● Problem to work on
Go to the line that contains "ehmer des Deutsch-Tschechischen" and transcribe from there to the end of the entries, that line and the last one included.

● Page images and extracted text
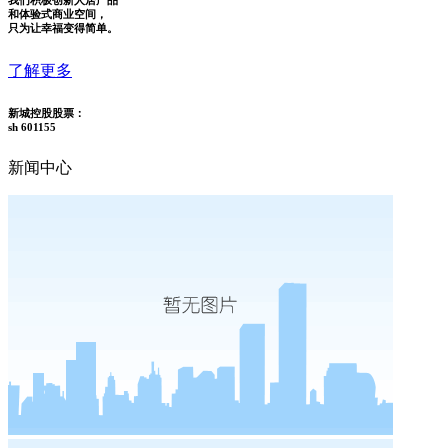
和体验式商业空间，
只为让幸福变得简单。
了解更多
新城控股股票：
sh 601155
新闻中心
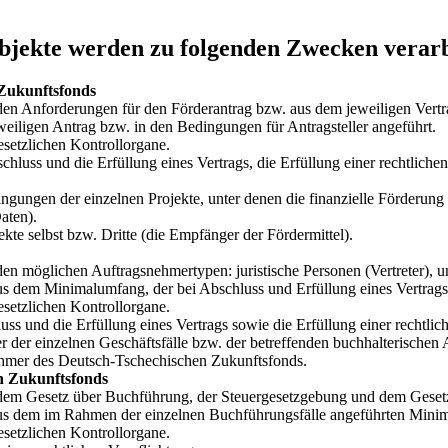
bjekte werden zu folgenden Zwecken verarb
 Zukunftsfonds
 den Anforderungen für den Förderantrag bzw. aus dem jeweiligen Vert
iligen Antrag bzw. in den Bedingungen für Antragsteller angeführt.
setzlichen Kontrollorgane.
hluss und die Erfüllung eines Vertrags, die Erfüllung einer rechtliche
gungen der einzelnen Projekte, unter denen die finanzielle Förderung be
aten).
te selbst bzw. Dritte (die Empfänger der Fördermittel).
en möglichen Auftragsnehmertypen: juristische Personen (Vertreter), un
dem Minimalumfang, der bei Abschluss und Erfüllung eines Vertrags zur
setzlichen Kontrollorgane.
s und die Erfüllung eines Vertrags sowie die Erfüllung einer rechtlic
r der einzelnen Geschäftsfälle bzw. der betreffenden buchhalterischen 
ehmer des Deutsch-Tschechischen Zukunftsfonds.
n Zukunftsfonds
 dem Gesetz über Buchführung, der Steuergesetzgebung und dem Geset
us dem im Rahmen der einzelnen Buchführungsfälle angeführten Mini
setzlichen Kontrollorgane.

● Task answer
ehmer des Deutsch-Tschechischen Zukunftsfonds.
n Zukunftsfonds
 dem Gesetz über Buchführung, der Steuergesetzgebung und dem Geset
us dem im Rahmen der einzelnen Buchführungsfälle angeführten Mini
setzlichen Kontrollorgane.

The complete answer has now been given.